> [WHAT YOU NEED TO DO] Find every line in the records below that holds the word "ADHD", and copy each one.
(Beginning of PROVIDED ENTRIES)
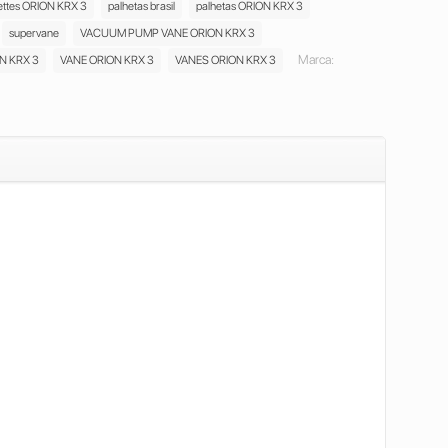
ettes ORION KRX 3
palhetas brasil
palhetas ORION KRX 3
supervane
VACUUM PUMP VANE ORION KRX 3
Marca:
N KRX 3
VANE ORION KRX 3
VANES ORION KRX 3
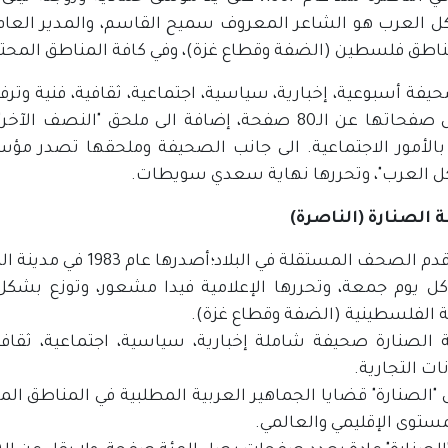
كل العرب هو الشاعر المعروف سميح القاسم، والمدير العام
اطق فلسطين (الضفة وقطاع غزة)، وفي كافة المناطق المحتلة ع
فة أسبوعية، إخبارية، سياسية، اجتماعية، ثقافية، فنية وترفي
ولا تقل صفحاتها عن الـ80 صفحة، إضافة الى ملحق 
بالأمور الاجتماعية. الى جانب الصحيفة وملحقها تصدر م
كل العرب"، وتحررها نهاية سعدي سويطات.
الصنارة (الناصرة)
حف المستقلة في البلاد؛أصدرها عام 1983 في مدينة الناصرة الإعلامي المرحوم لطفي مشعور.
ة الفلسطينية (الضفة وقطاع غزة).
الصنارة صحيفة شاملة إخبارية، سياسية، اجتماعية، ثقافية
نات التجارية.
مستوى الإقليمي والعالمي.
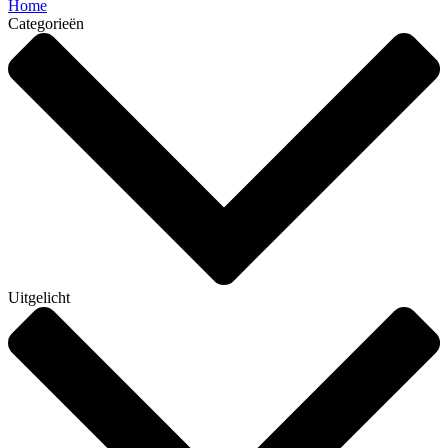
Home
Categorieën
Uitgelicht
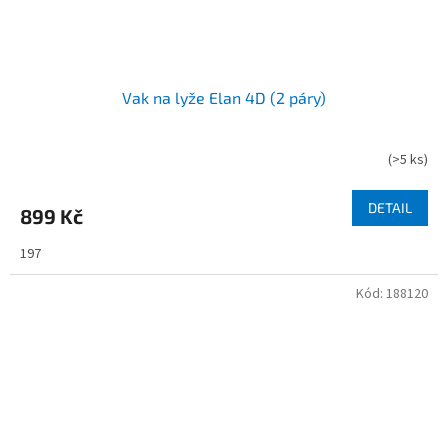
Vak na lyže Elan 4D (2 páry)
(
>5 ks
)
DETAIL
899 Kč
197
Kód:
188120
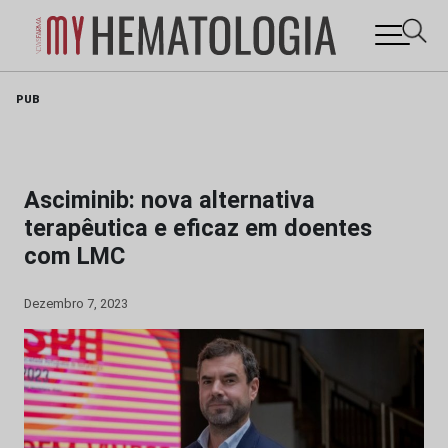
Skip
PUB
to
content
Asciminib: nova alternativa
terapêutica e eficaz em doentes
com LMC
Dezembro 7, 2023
(End of PROVIDED ENTRIES)
(Beginning of PROVIDED ENTRIES)
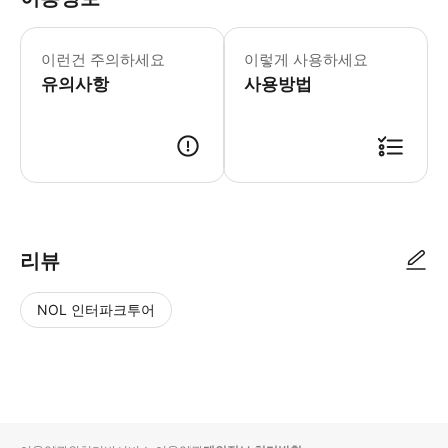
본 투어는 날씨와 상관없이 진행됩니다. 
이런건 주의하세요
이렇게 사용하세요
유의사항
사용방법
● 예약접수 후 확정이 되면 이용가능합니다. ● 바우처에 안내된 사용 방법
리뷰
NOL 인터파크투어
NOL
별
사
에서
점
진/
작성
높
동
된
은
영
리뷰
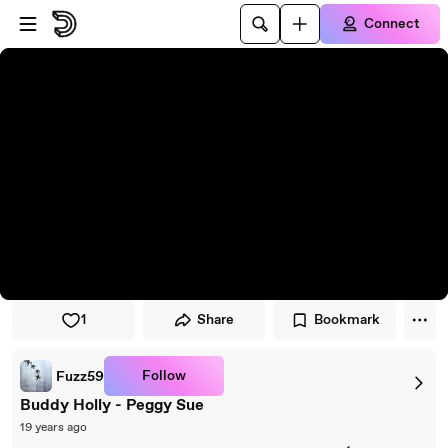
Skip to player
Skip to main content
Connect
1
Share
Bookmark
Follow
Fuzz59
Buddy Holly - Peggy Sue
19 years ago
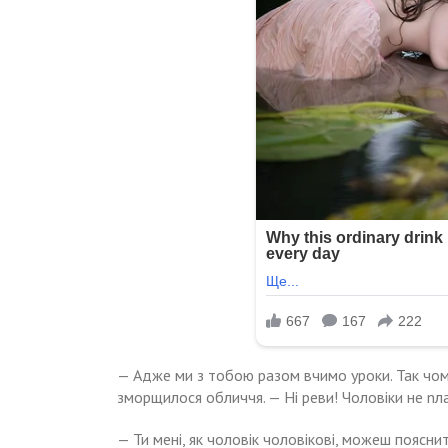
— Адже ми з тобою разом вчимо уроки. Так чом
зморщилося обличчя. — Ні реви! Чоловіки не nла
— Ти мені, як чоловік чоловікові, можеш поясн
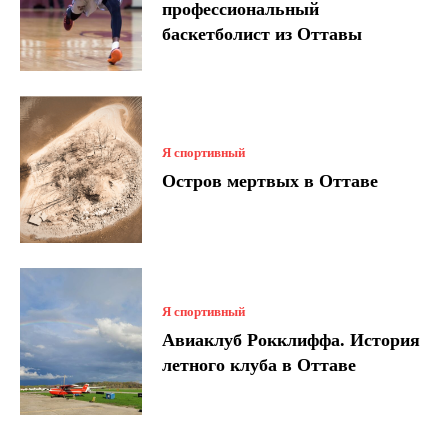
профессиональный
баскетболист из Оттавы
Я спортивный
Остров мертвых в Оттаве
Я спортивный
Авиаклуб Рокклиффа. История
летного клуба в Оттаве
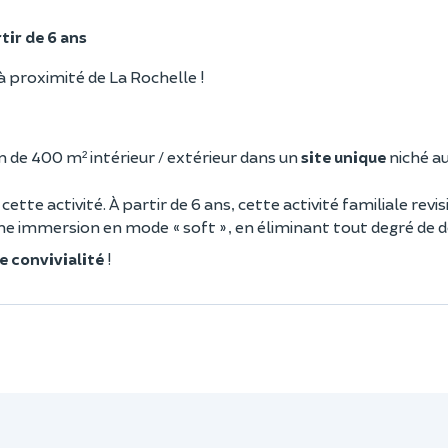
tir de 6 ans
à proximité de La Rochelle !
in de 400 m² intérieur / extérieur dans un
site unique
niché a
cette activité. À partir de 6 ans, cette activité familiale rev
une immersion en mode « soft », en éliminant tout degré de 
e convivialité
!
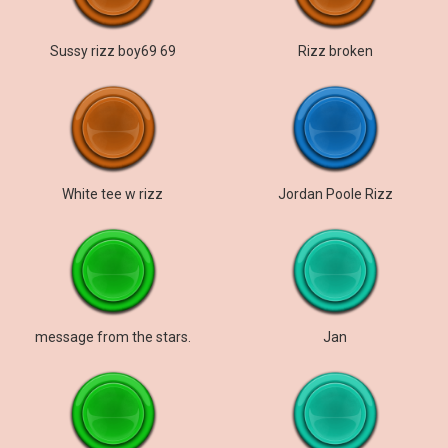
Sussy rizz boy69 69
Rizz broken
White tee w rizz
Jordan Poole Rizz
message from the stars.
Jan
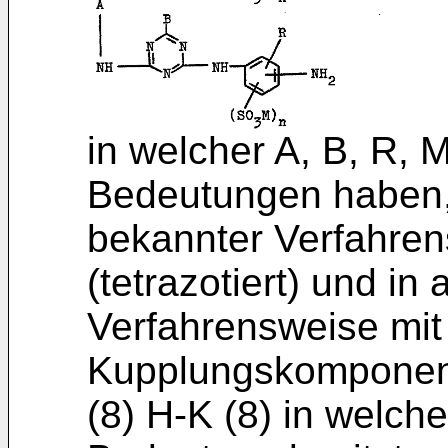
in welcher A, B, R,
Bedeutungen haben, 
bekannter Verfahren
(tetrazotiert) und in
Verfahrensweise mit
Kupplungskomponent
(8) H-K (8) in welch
(End of PROVIDED ENTRIES)
(Beginning of PROVIDED ENTRIES)
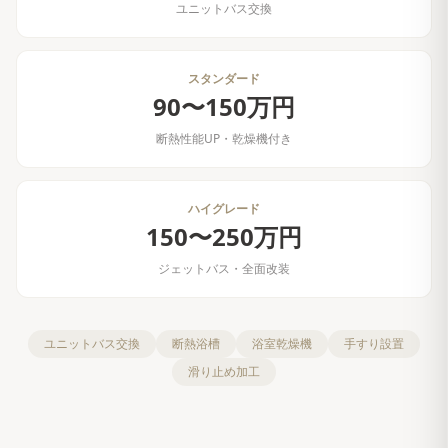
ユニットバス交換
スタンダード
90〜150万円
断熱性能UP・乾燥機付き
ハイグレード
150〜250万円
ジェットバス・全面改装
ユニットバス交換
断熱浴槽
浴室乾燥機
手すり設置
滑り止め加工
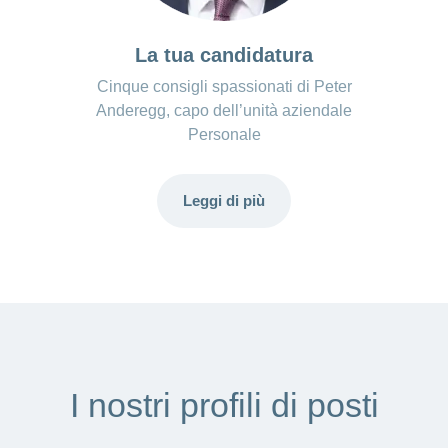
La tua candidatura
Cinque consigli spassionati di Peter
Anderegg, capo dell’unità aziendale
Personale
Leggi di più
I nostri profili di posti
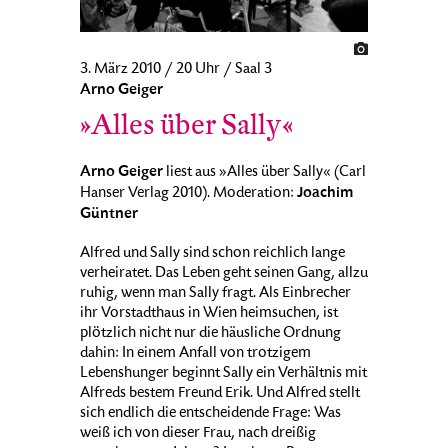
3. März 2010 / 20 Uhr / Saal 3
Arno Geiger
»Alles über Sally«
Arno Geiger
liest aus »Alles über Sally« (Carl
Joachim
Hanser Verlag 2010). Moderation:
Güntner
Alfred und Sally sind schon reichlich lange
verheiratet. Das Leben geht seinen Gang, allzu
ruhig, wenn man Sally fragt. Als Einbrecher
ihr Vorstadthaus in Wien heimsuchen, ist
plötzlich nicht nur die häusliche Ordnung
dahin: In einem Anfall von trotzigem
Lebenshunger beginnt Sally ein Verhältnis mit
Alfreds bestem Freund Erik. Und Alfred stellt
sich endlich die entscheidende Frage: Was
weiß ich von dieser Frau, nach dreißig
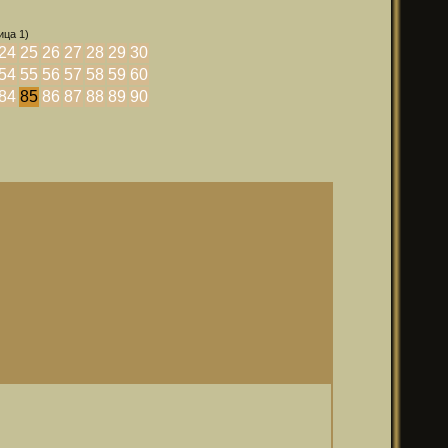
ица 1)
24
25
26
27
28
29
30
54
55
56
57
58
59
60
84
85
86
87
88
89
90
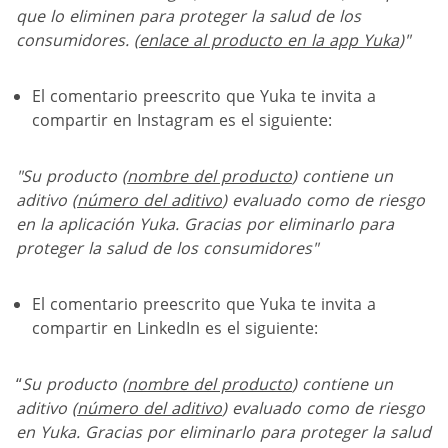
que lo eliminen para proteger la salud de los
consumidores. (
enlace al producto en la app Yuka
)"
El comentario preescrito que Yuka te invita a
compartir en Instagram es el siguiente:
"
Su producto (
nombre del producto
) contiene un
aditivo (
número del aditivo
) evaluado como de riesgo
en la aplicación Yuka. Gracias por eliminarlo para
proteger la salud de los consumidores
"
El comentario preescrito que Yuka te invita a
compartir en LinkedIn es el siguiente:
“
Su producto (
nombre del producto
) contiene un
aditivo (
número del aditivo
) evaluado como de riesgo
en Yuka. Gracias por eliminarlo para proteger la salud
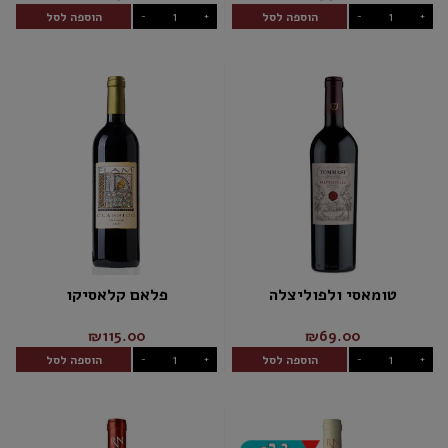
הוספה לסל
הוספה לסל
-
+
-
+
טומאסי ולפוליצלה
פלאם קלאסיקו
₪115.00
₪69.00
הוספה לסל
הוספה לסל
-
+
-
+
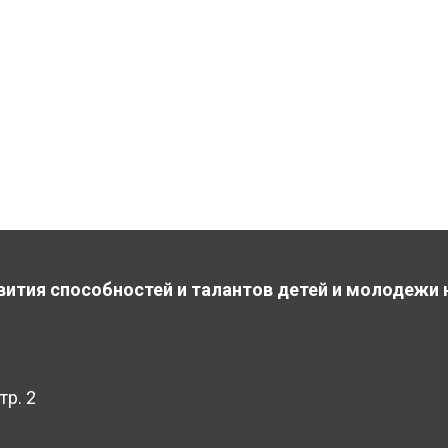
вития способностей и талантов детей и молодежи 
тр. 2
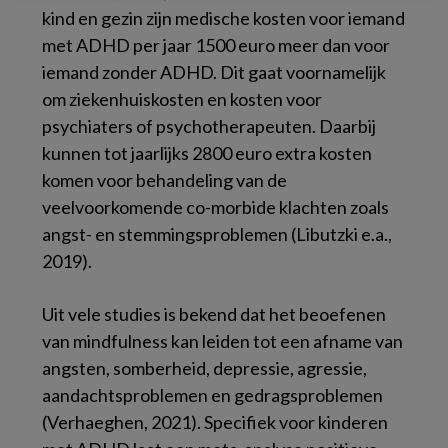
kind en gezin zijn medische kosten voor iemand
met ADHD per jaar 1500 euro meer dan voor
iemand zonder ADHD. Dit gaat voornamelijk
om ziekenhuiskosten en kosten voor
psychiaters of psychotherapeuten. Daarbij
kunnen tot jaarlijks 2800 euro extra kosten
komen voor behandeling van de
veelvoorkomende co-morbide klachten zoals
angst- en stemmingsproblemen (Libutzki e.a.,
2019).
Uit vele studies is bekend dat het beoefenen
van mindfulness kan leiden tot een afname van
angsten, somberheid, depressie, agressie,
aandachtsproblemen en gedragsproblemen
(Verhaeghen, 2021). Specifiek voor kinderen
(End of PROVIDED ENTRIES)
> [TASK OUTPUT]
met ADHD per jaar 1500 euro meer dan voor
iemand zonder ADHD. Dit gaat voornamelijk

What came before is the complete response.